(RECORD EXTRACTS begins)

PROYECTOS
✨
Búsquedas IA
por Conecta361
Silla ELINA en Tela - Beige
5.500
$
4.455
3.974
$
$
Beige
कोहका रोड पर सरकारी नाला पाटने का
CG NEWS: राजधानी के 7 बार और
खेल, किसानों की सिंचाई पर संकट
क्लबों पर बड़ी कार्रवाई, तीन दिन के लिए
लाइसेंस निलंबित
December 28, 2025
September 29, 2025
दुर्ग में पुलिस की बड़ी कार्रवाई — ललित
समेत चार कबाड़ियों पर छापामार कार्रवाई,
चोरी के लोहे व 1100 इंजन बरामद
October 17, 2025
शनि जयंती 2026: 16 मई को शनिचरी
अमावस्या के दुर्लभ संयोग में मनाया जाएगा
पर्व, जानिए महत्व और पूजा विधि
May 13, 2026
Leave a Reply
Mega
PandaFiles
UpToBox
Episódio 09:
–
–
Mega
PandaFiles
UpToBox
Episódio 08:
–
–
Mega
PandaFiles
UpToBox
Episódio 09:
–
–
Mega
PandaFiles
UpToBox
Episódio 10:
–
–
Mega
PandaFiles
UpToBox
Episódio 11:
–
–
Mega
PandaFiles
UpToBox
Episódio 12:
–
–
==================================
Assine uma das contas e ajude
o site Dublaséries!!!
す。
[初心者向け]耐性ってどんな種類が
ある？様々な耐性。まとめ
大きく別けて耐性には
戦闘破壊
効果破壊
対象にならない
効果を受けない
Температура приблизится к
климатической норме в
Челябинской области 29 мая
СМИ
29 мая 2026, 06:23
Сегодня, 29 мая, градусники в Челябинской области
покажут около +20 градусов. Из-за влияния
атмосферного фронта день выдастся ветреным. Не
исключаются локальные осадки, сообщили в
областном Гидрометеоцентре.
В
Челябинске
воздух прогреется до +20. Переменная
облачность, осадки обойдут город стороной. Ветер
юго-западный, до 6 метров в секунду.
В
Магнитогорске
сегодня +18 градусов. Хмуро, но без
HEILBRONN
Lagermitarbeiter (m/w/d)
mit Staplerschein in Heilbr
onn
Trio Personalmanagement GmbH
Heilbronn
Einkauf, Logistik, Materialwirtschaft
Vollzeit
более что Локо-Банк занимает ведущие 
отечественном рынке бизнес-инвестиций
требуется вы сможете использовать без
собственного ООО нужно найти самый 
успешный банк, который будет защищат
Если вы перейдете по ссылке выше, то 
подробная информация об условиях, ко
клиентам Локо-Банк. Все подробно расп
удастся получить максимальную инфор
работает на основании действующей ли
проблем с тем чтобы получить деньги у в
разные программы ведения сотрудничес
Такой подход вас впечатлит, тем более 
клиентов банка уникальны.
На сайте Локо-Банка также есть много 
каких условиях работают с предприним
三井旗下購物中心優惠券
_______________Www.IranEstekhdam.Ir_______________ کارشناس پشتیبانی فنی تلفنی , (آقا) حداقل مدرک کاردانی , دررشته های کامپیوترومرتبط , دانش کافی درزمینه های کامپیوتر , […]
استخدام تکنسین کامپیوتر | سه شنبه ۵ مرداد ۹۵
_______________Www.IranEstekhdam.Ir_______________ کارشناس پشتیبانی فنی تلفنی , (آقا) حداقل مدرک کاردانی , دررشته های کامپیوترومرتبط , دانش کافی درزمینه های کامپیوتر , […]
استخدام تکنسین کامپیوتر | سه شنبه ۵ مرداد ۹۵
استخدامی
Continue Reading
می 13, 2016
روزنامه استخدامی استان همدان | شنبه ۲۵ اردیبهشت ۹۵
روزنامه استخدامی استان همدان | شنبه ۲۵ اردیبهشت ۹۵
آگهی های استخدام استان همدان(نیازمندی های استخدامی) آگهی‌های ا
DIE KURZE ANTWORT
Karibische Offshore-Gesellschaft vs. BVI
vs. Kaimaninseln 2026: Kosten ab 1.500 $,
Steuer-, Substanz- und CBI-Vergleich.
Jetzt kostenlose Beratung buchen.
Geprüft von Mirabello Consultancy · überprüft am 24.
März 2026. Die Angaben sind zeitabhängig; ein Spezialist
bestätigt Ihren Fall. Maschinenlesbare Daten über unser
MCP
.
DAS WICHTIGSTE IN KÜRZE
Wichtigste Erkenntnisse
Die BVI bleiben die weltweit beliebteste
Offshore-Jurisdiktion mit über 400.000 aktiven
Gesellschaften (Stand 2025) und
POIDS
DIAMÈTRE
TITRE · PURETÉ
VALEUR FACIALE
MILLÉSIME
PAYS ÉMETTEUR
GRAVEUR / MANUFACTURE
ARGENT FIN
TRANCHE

(RECORD EXTRACTS ends)
(RECORD EXTRACTS begins)

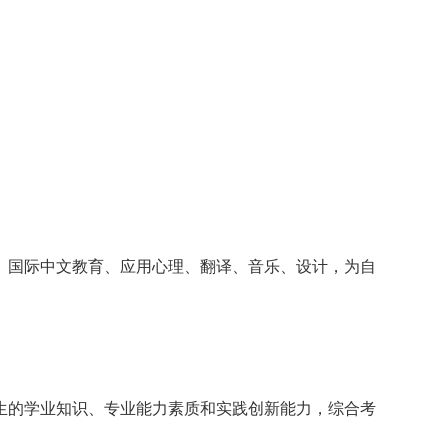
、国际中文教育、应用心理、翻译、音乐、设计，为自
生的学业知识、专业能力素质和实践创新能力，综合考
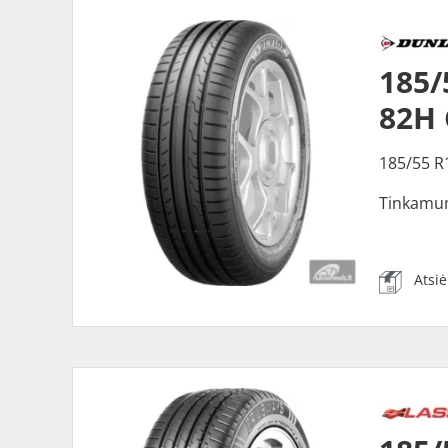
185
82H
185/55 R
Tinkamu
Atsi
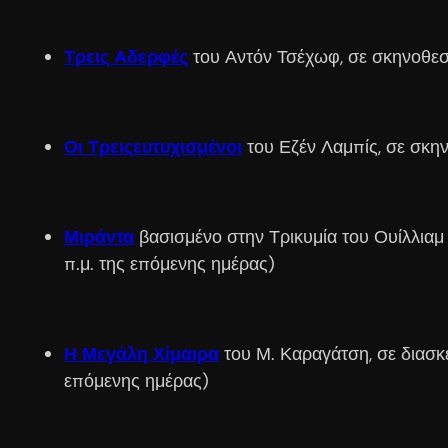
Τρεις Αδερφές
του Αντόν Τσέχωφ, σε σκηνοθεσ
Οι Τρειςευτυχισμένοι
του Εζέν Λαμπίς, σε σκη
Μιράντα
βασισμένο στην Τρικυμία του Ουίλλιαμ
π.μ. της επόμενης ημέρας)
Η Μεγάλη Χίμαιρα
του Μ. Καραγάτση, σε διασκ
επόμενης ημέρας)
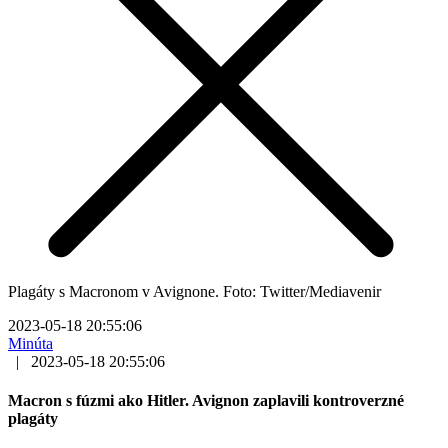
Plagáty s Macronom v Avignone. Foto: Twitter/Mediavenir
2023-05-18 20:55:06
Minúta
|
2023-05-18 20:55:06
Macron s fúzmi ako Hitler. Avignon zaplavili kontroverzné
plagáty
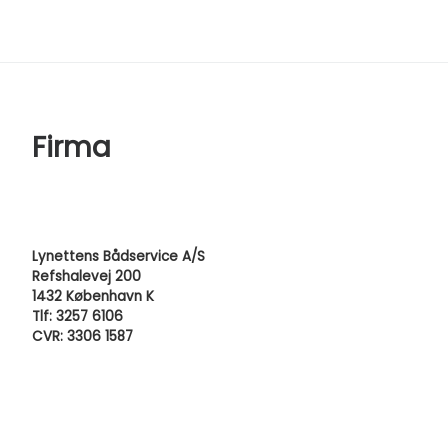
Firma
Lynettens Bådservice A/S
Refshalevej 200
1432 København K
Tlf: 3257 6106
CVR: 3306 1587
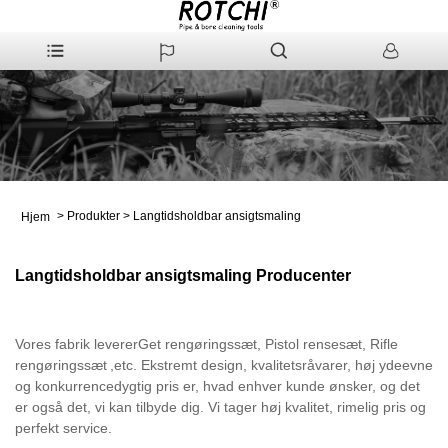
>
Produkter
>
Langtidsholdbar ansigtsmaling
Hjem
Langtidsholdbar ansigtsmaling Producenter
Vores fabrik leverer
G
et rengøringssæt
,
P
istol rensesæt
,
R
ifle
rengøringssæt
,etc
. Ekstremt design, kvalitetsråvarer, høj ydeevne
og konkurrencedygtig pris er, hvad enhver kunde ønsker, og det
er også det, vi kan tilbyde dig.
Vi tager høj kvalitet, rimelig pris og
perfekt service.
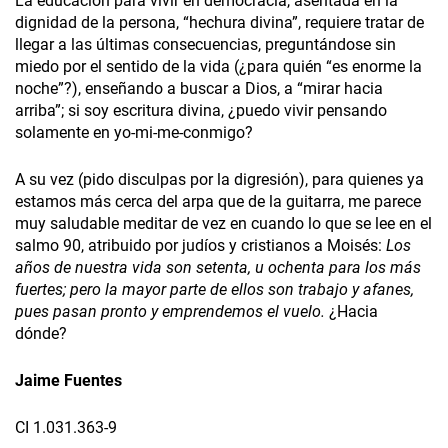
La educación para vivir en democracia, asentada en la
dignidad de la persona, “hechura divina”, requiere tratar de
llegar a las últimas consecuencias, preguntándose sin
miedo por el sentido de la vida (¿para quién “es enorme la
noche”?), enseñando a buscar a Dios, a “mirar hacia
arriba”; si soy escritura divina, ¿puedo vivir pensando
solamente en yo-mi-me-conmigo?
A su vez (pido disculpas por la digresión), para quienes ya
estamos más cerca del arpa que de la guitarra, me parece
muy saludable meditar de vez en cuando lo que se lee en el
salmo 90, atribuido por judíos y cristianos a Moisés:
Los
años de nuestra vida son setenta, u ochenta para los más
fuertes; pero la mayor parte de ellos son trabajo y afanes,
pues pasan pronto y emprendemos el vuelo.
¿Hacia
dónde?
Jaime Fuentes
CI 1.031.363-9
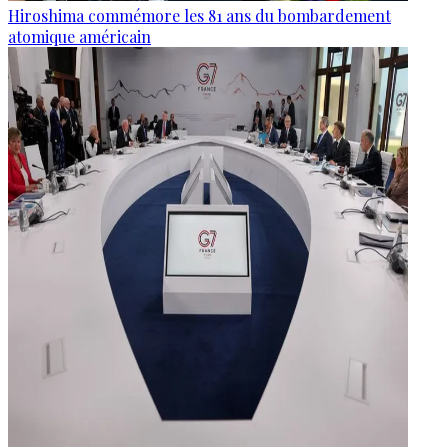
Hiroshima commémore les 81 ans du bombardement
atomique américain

(RECORD EXTRACTS ends)
(RECORD EXTRACTS begins)

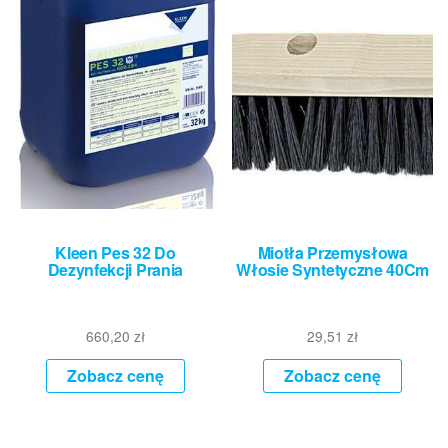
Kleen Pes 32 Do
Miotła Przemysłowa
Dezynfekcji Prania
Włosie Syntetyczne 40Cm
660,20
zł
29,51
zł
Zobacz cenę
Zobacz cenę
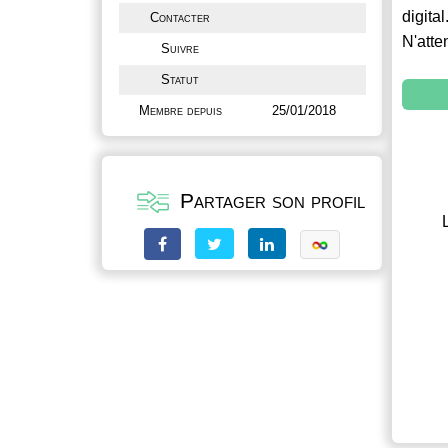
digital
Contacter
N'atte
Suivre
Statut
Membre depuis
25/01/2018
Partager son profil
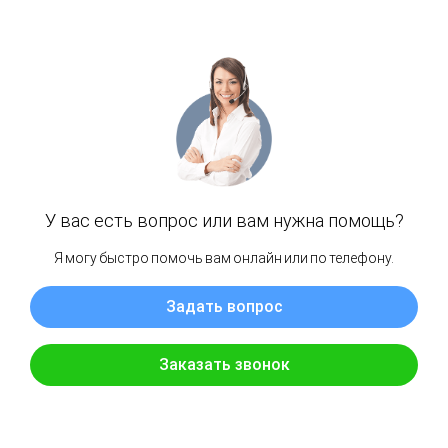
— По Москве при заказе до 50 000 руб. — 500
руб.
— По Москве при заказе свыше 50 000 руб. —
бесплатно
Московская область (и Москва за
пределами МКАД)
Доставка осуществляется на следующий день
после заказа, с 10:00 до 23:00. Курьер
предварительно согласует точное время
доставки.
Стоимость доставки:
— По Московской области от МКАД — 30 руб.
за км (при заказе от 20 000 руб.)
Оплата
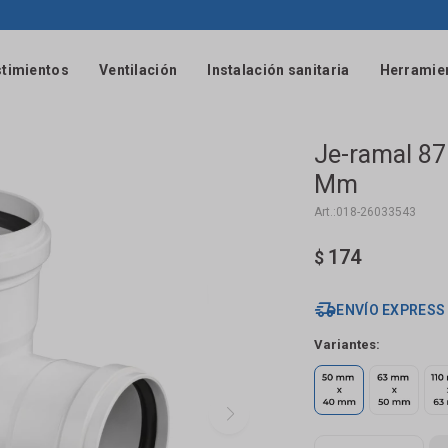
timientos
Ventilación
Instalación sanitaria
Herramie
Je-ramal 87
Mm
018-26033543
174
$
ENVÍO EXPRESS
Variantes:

(RECORD EXTRACTS ends)

**YOUR INSTRUCTIONS**
Go line by line through the data, copying each one that contains the word "Episódio".

**EXPECTED OUTPUT**
Episódio 09:
Episódio 08:
Episódio 09:
Episódio 10:
Episódio 11:
Episódio 12:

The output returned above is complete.